The main histologic feature is a diffuse and uniform accumulation of macrophages within alveoli; these macrophages have eosinophilic cytoplasm and mostly contain a granular light-brown pigment when DIP is associated to tobacco exposure; alveolar architecture is generally preserved (1). DIP’s main aetiology is exposure to tobacco (58 to 91% of DIP’s cases); epidemiological studies suggest other rare aetiologies such as infections, medications, rheumatoid arthritis and exposure to cannabis or anorganic particles.

Our research in medical literature led us to find seven cases of DIP secondary to a metal exposure , these results are collected in Table 1. We found two cases in a context of aluminium exposure, two in a context of tungsten exposure and five with multiple metal exposure. Two of these patients had only DIP patterns on their lung biopsies but the first one was an active smoker (13) and the authors did not mention the precise pathological findings of the other one (14). Thus, histological patterns of DIP seem to always be associated with other interstitial patterns: giant cell interstitial pneumonia, bronchiolitis, nonspecific interstitial pneumonia or granulomas.

Table 1.

Literature review

Exposition	Case	Histology
Aluminium	Iijima 2017 (19): 1 case	DIP+ Non Specific Interstitial Pneumonia+ Granulomas
	Herbert 1982 (14): 1 case	DIP (not detailed histology)
Multiple exposures	Mizutani 2016 (4): 1 case (Cobalt and Tungsten)	DIP+ Bronchiolitis
	Ju 2017 (13): 1 case (not detailed)	DIP (Active smoker)
	Cai 2006 (20): 1 case (not detailed)	DIP+ Giant Cell Interstitial Pneumonia
	Davison 1983 (21): 1 case(Tungsten, Iron, Titanium)	DIP+ Giant Cell Interstitial Pneumonia
Tungsten	Dai 2009 (12): 1 case	DIP+ Giant Cell Interstitial Pneumonia

In the present case, DIP patterns were associated with granulomas. We encountered DIP lesions incriminated on Aluminium and Zirconium exposure, as previously mentioned, we found two cases of DIP in aluminium-exposed patients but none with a Zirconium exposure. The imputability of Zirconium compounds in this pneumonia is particularly suspected as cases of pulmonary granulomatosis secondary to Zirconium exposure have been described (15). Moreover, 13% of the use of Zirconium consists in protecting the interior wall of furnaces and reactors used in manufacture of foundry crucibles; this corresponds to the professional activity of our patient in the foundry.
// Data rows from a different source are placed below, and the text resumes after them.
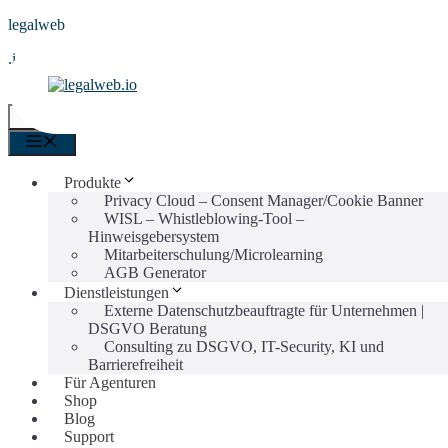
Zum
legalweb
Inhalt
.io
springen
0
Menü
Menü
Produkte
Privacy Cloud – Consent Manager/Cookie Banner
WISL – Whistleblowing-Tool –
Hinweisgebersystem
Mitarbeiterschulung/Microlearning
AGB Generator
Dienstleistungen
Externe Datenschutzbeauftragte für Unternehmen |
DSGVO Beratung
Consulting zu DSGVO, IT-Security, KI und
Barrierefreiheit
Für Agenturen
Shop
Blog
Support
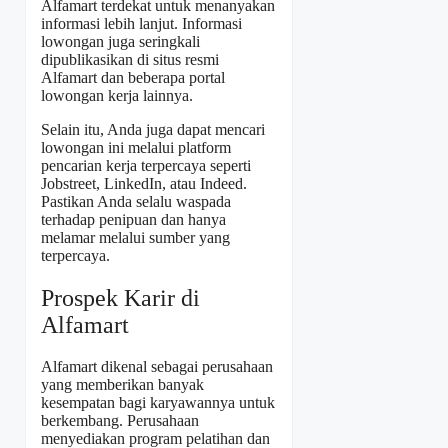
Alfamart terdekat untuk menanyakan
informasi lebih lanjut. Informasi
lowongan juga seringkali
dipublikasikan di situs resmi
Alfamart dan beberapa portal
lowongan kerja lainnya.
Selain itu, Anda juga dapat mencari
lowongan ini melalui platform
pencarian kerja terpercaya seperti
Jobstreet, LinkedIn, atau Indeed.
Pastikan Anda selalu waspada
terhadap penipuan dan hanya
melamar melalui sumber yang
terpercaya.
Prospek Karir di
Alfamart
Alfamart dikenal sebagai perusahaan
yang memberikan banyak
kesempatan bagi karyawannya untuk
berkembang. Perusahaan
menyediakan program pelatihan dan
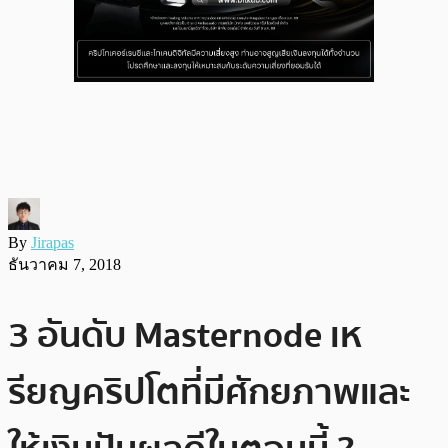
By
Jirapas
ธันวาคม 7, 2018
3 อันดับ Masternode เห
รียญคริปโตที่มีศักยภาพและ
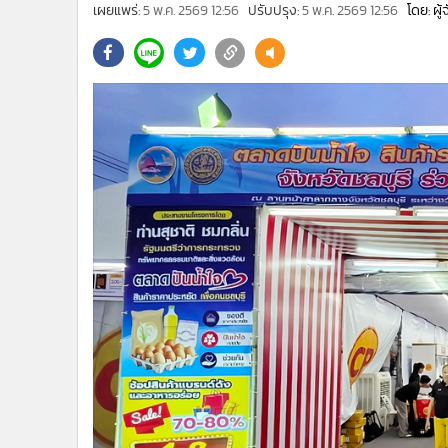
•
Management & HR
เผยแพร่:
5 พ.ค. 2569 12:56
ปรับปรุง:
5 พ.ค. 2569 12:56
โดย: ผู
•
MGR Live
•
Infographic
•
การเมือง
•
ท่องเที่ยว
•
กีฬา
•
ต่างประเทศ
•
Special Scoop
•
เศรษฐกิจ-ธุรกิจ
•
จีน
•
ชุมชน-คุณภาพชีวิต
•
อาชญากรรม
•
Motoring
•
เกม
•
วิทยาศาสตร์
•
SMEs
•
หุ้น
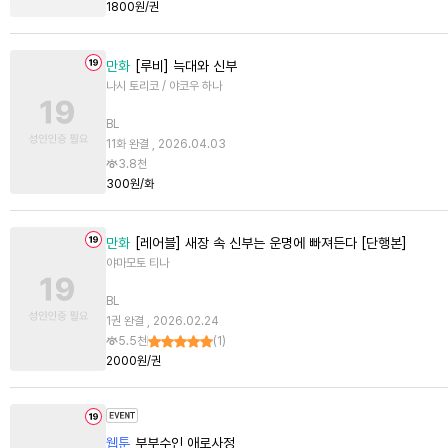
1800원/권
만화
[루비] 늑대와 신부
나시 토리코 / 야코우 하나
BL
11화 완결 , 2026.04.03
3.8천
300원/화
만화
[레어블] 새장 속 신부는 운명에 빠져든다 [단행본]
야마모토 티나
BL
1권 완결 , 2026.02.24
5.5천
(
1
)
2000원/권
웹툰
부부수인 애로사정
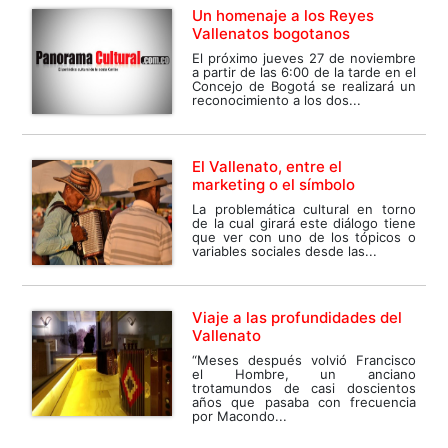
Un homenaje a los Reyes
Vallenatos bogotanos
El próximo jueves 27 de noviembre
a partir de las 6:00 de la tarde en el
Concejo de Bogotá se realizará un
reconocimiento a los dos...
El Vallenato, entre el
marketing o el símbolo
La problemática cultural en torno
de la cual girará este diálogo tiene
que ver con uno de los tópicos o
variables sociales desde las...
Viaje a las profundidades del
Vallenato
“Meses después volvió Francisco
el Hombre, un anciano
trotamundos de casi doscientos
años que pasaba con frecuencia
por Macondo...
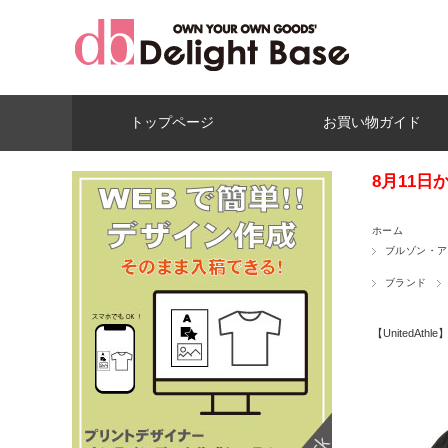
トップページ
お買い物ガイド
8月11
ホーム
ブルゾン・ア
ブランド
【UnitedAth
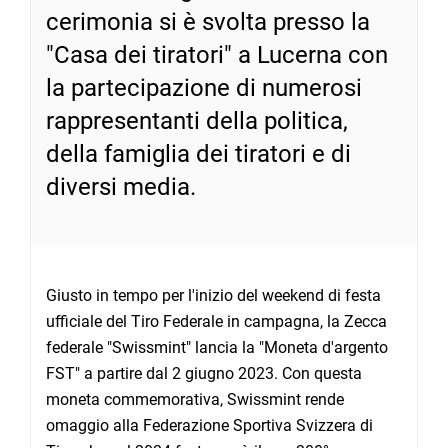
cerimonia si è svolta presso la
"Casa dei tiratori" a Lucerna con
la partecipazione di numerosi
rappresentanti della politica,
della famiglia dei tiratori e di
diversi media.
Giusto in tempo per l'inizio del weekend di festa
ufficiale del Tiro Federale in campagna, la Zecca
federale "Swissmint" lancia la "Moneta d'argento
FST" a partire dal 2 giugno 2023. Con questa
moneta commemorativa, Swissmint rende
omaggio alla Federazione Sportiva Svizzera di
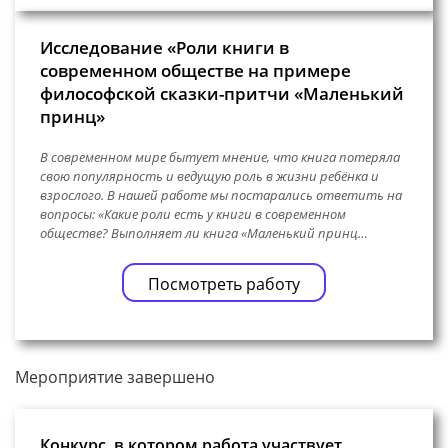
Исследование «Роли книги в
современном обществе на примере
философской сказки-притчи «Маленький
принц»
В современном мире бытует мнение, что книга потеряла
свою популярность и ведущую роль в жизни ребёнка и
взрослого. В нашей работе мы постарались ответить на
вопросы: «Какие роли есть у книги в современном
обществе? Выполняет ли книга «Маленький принц…
Посмотреть работу
Мероприятие завершено
Конкурс, в котором работа участвует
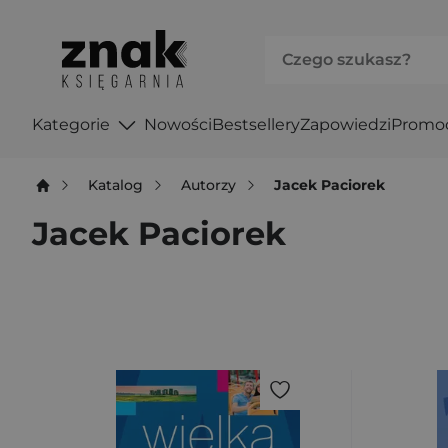
Kategorie
Nowości
Bestsellery
Zapowiedzi
Promo
Katalog
Autorzy
Jacek Paciorek
Jacek Paciorek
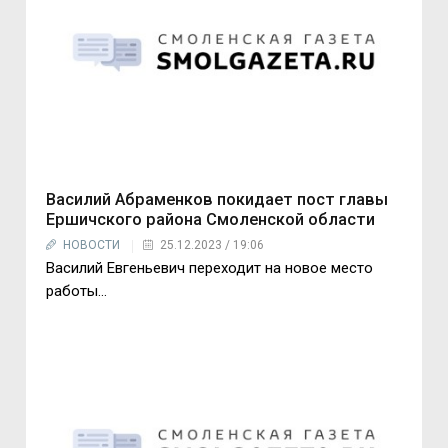
Василий Абраменков покидает пост главы
Ершичского района Смоленской области
НОВОСТИ
25.12.2023 / 19:06
Василий Евгеньевич переходит на новое место
работы…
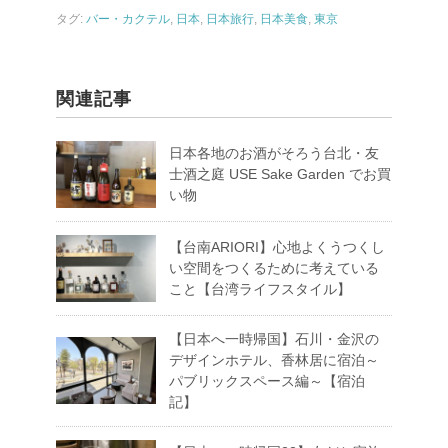
o
タグ:
バー・カクテル
,
日本
,
日本旅行
,
日本美食
,
東京
k
関連記事
日本各地のお酒がそろう台北・友
士酒之庭 USE Sake Garden でお買
い物
【台南ARIORI】心地よくうつくし
い空間をつくるために考えている
こと【台湾ライフスタイル】
【日本へ一時帰国】石川・金沢の
デザインホテル、香林居に宿泊～
パブリックスペース編～【宿泊
記】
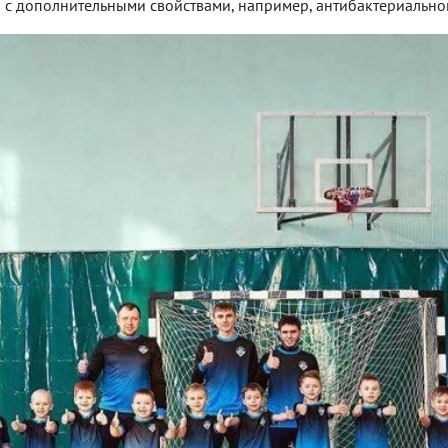
с дополнительными свойствами, например, антибактериально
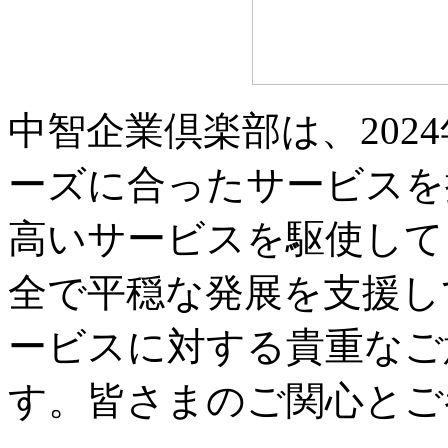
中智企業倶楽部は、202
ーズに合ったサービスを
高いサービスを駆使して
全で平穏な発展を支援し
ービスに対する貴重なご
す。皆さまのご関心とご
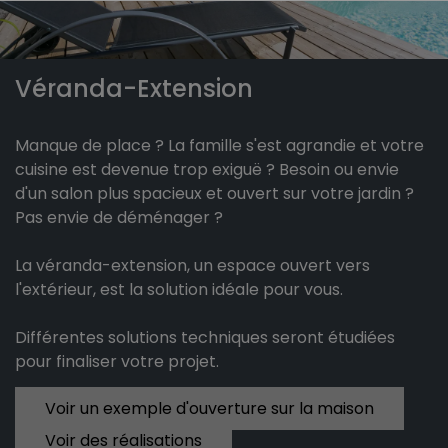
Véranda-Extension
Manque de place ? La famille s'est agrandie et votre
cuisine est devenue trop exiguë ? Besoin ou envie
d'un salon plus spacieux et ouvert sur votre jardin ?
Pas envie de déménager ?
La véranda-extension, un espace ouvert vers
l'extérieur, est la solution idéale pour vous.
Différentes solutions techniques seront étudiées
pour finaliser votre projet.
Voir un exemple d'ouverture sur la maison
Voir des réalisations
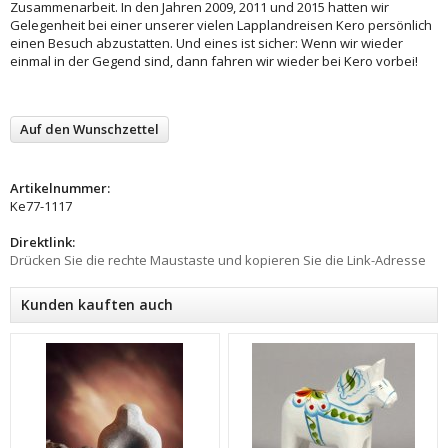
Zusammenarbeit. In den Jahren 2009, 2011 und 2015 hatten wir
Gelegenheit bei einer unserer vielen Lapplandreisen Kero persönlich
einen Besuch abzustatten. Und eines ist sicher: Wenn wir wieder
einmal in der Gegend sind, dann fahren wir wieder bei Kero vorbei!
Auf den Wunschzettel
Artikelnummer:
Ke77-1117
Direktlink:
Drücken Sie die rechte Maustaste und kopieren Sie die Link-Adresse
Kunden kauften auch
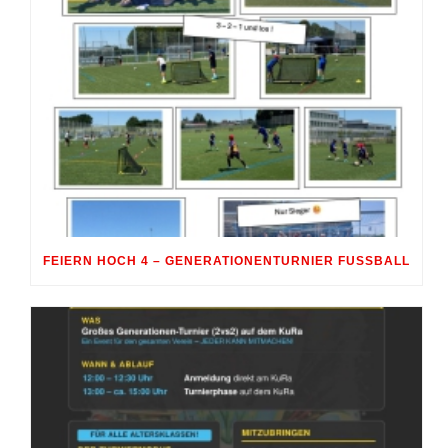
FEIERN HOCH 4 – GENERATIONENTURNIER FUSSBALL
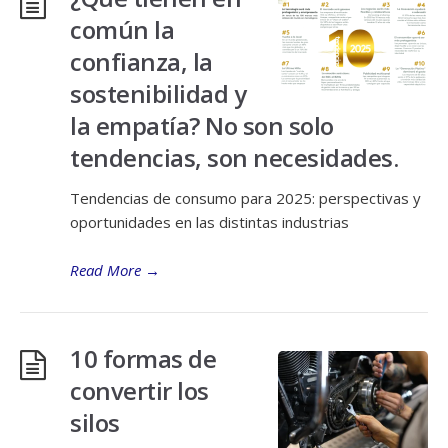
común la
confianza, la
sostenibilidad y
la empatía? No son solo
tendencias, son necesidades.
Tendencias de consumo para 2025: perspectivas y
oportunidades en las distintas industrias
Read More
→
10 formas de
convertir los
silos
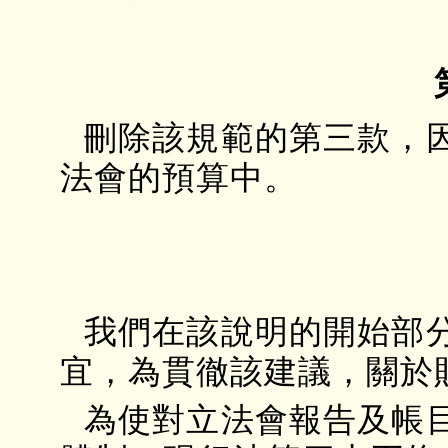
刪除該規範的第三款，
法會的預算中。
我們在該說明的開始部
宜，為貫徹該建議，關於
為使對立法會報告及帳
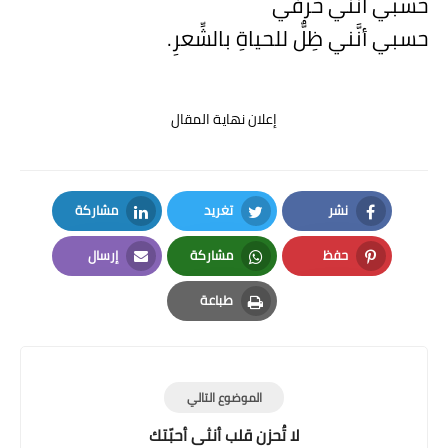
حسبي أنَّني حرفي
حسبي أنَّني ظِلٌّ للحياةِ بالشِّعرِ.
إعلان نهاية المقال
نشر
تغريد
مشاركة
LinkedIn
Twitter
Facebook
حفظ
مشاركة
إرسال
Email
Whatsapp
Pinterest
طباعة
Print
الموضوع التالي
لا تُحزن قلب أنثى أحبّتك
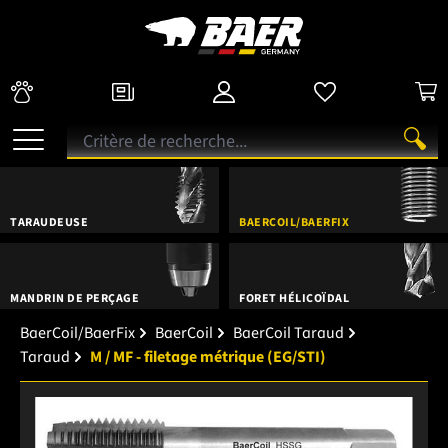
TARAUDEUSE
BAERCOIL/BAERFIX
MANDRIN DE PERÇAGE
FORET HÉLICOÏDAL
BaerCoil/BaerFix
BaerCoil
BaerCoil Taraud
Taraud
M / MF - filetage métrique (EG/STI)
Ignorer la galerie d'images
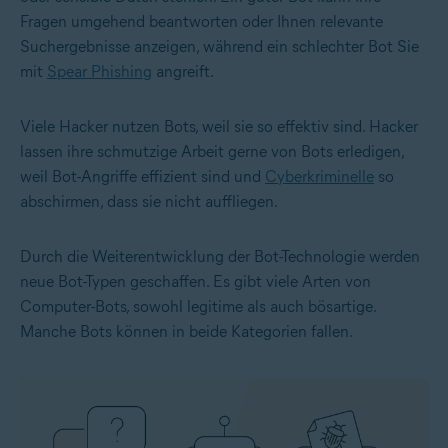
Fragen umgehend beantworten oder Ihnen relevante
Suchergebnisse anzeigen, während ein schlechter Bot Sie
mit
Spear Phishing
angreift.
Viele Hacker nutzen Bots, weil sie so effektiv sind. Hacker
lassen ihre schmutzige Arbeit gerne von Bots erledigen,
weil Bot-Angriffe effizient sind und
Cyberkriminelle
so
abschirmen, dass sie nicht auffliegen.
Durch die Weiterentwicklung der Bot-Technologie werden
neue Bot-Typen geschaffen. Es gibt viele Arten von
Computer-Bots, sowohl legitime als auch bösartige.
Manche Bots können in beide Kategorien fallen.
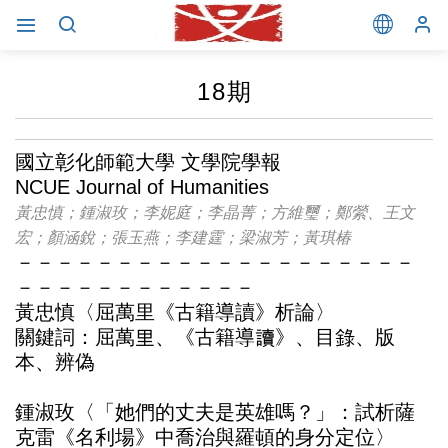
18期
國立彰化師範大學 文學院學報
NCUE Journal of Humanities
黃忠慎；鍾淑玫；李妮庭；李晶菁；方維璽；鄭縈、王文
宏；顏涵銳；張玉燕；李建霆；梁淑芳；黃琪椿
－－－－－－－－－－－－－－－－－－－－
－－－－－－－－－－－－
黃忠慎〈屈萬里《古籍導讀》析論〉
關鍵詞：屈萬里、《古籍導讀》、目錄、版
本、辨偽
鍾淑玫〈「她們的丈夫是英雄嗎？」：試析薩
克雷《名利場》中喬治與羅頓的身分定位〉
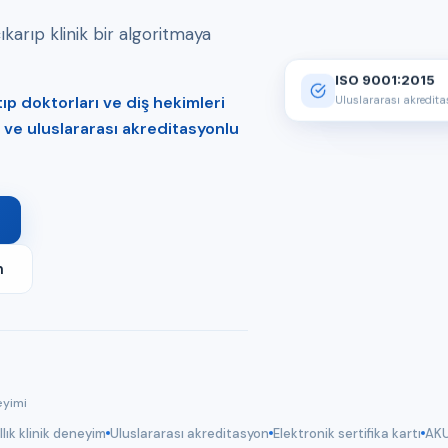
arıp klinik bir algoritmaya
ISO 9001:2015
p doktorları ve diş hekimleri
Uluslararası akredit
er ve uluslararası akreditasyonlu
m
eyimi
llık klinik deneyim
Uluslararası akreditasyon
Elektronik sertifika kartı
AKU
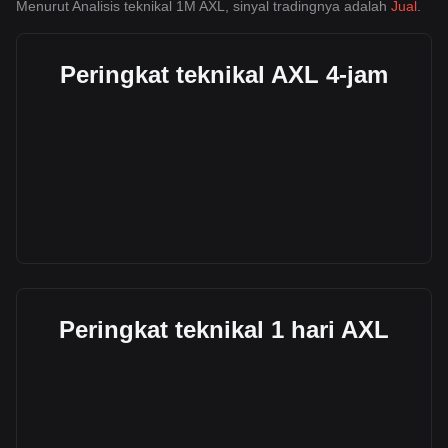
Menurut Analisis teknikal 1M AXL, sinyal tradingnya adalah
Jual
.
Peringkat teknikal AXL 4-jam
Peringkat teknikal 1 hari AXL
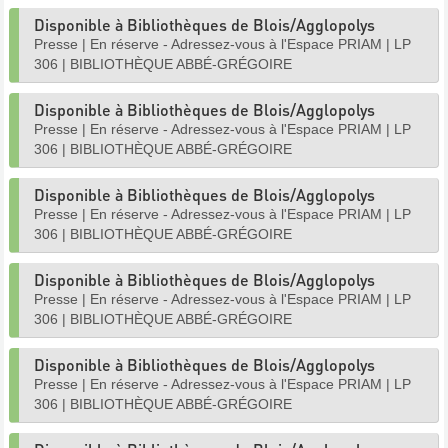
Disponible à Bibliothèques de Blois/Agglopolys
Presse
|
En réserve - Adressez-vous à l'Espace PRIAM
|
LP
306
|
BIBLIOTHÈQUE ABBÉ-GRÉGOIRE
Disponible à Bibliothèques de Blois/Agglopolys
Presse
|
En réserve - Adressez-vous à l'Espace PRIAM
|
LP
306
|
BIBLIOTHÈQUE ABBÉ-GRÉGOIRE
Disponible à Bibliothèques de Blois/Agglopolys
Presse
|
En réserve - Adressez-vous à l'Espace PRIAM
|
LP
306
|
BIBLIOTHÈQUE ABBÉ-GRÉGOIRE
Disponible à Bibliothèques de Blois/Agglopolys
Presse
|
En réserve - Adressez-vous à l'Espace PRIAM
|
LP
306
|
BIBLIOTHÈQUE ABBÉ-GRÉGOIRE
Disponible à Bibliothèques de Blois/Agglopolys
Presse
|
En réserve - Adressez-vous à l'Espace PRIAM
|
LP
306
|
BIBLIOTHÈQUE ABBÉ-GRÉGOIRE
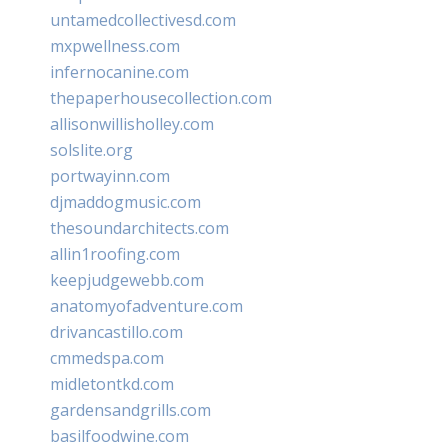
untamedcollectivesd.com
mxpwellness.com
infernocanine.com
thepaperhousecollection.com
allisonwillisholley.com
solslite.org
portwayinn.com
djmaddogmusic.com
thesoundarchitects.com
allin1roofing.com
keepjudgewebb.com
anatomyofadventure.com
drivancastillo.com
cmmedspa.com
midletontkd.com
gardensandgrills.com
basilfoodwine.com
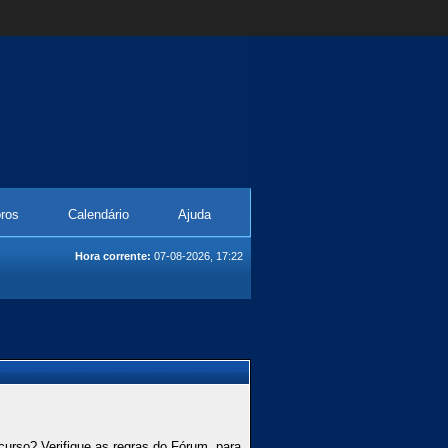
ros
Calendário
Ajuda
Hora corrente:
07-08-2026, 17:22
curso? Verifique as regras do Fórum, para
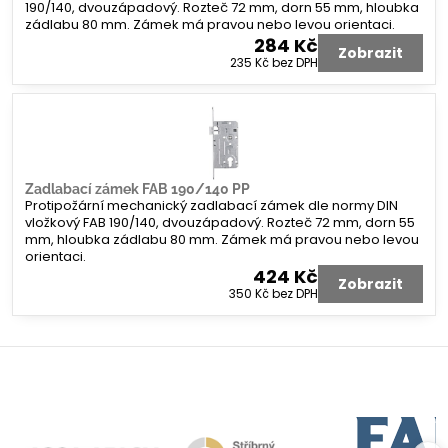
190/140, dvouzápadový. Rozteč 72 mm, dorn 55 mm, hloubka
zádlabu 80 mm. Zámek má pravou nebo levou orientaci.
284 Kč
Zobrazit
235 Kč
bez DPH
Zadlabací zámek FAB 190/140 PP
Protipožární mechanický zadlabací zámek dle normy DIN
vložkový FAB 190/140, dvouzápadový. Rozteč 72 mm, dorn 55
mm, hloubka zádlabu 80 mm. Zámek má pravou nebo levou
orientaci.
424 Kč
Zobrazit
350 Kč
bez DPH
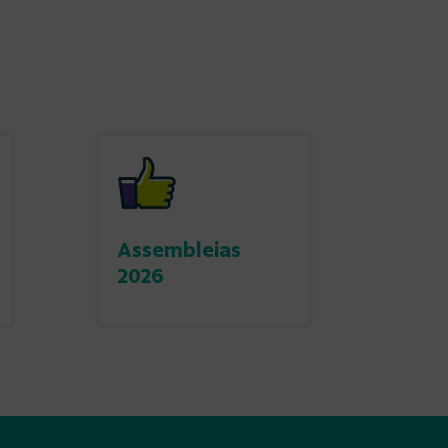
Assembleias
2026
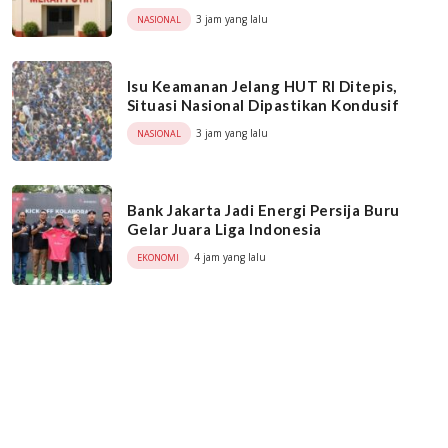
3 jam yang lalu
NASIONAL
Isu Keamanan Jelang HUT RI Ditepis,
Situasi Nasional Dipastikan Kondusif
3 jam yang lalu
NASIONAL
Bank Jakarta Jadi Energi Persija Buru
Gelar Juara Liga Indonesia
4 jam yang lalu
EKONOMI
Concerning Steel particles, they seem to be involved in the granulomatous component of this interstitial pneumonia as Catinon et al. has already described this association twice (16,17).

The other particularity of our case description lies in the favourable evolution after a systemic corticosteroid treatment. Corticosteroid therapy showed its efficiency in most DIPs induced by tobacco (10) but its use seems less obvious in cases of DIPs secondary to metal exposure with bad evolution despite corticosteroids (4,18) except in the description of Iijima et al. (19).

In conclusion, our case is the first one that describes a DIP secondary to a Zirconium exposure associated with Aluminium and Steel exposure. Our report shows that finding the relevant exposure is a challenging task that requires a complete interrogation including the patient’s possible exposures. Moreover, a Multidisciplinary Discussion must be held to consider the need of a lung biopsy with the analysis of the mineral particles observed on the sampling. This analysis could be useful for epidemiological purposes, to support diagnosis or for therapeutic purposes for the eviction of the relevant particle. Patients could also benefit from this analysis for recognition as an occupational disease, and employers could guarantee protective measures to their employees.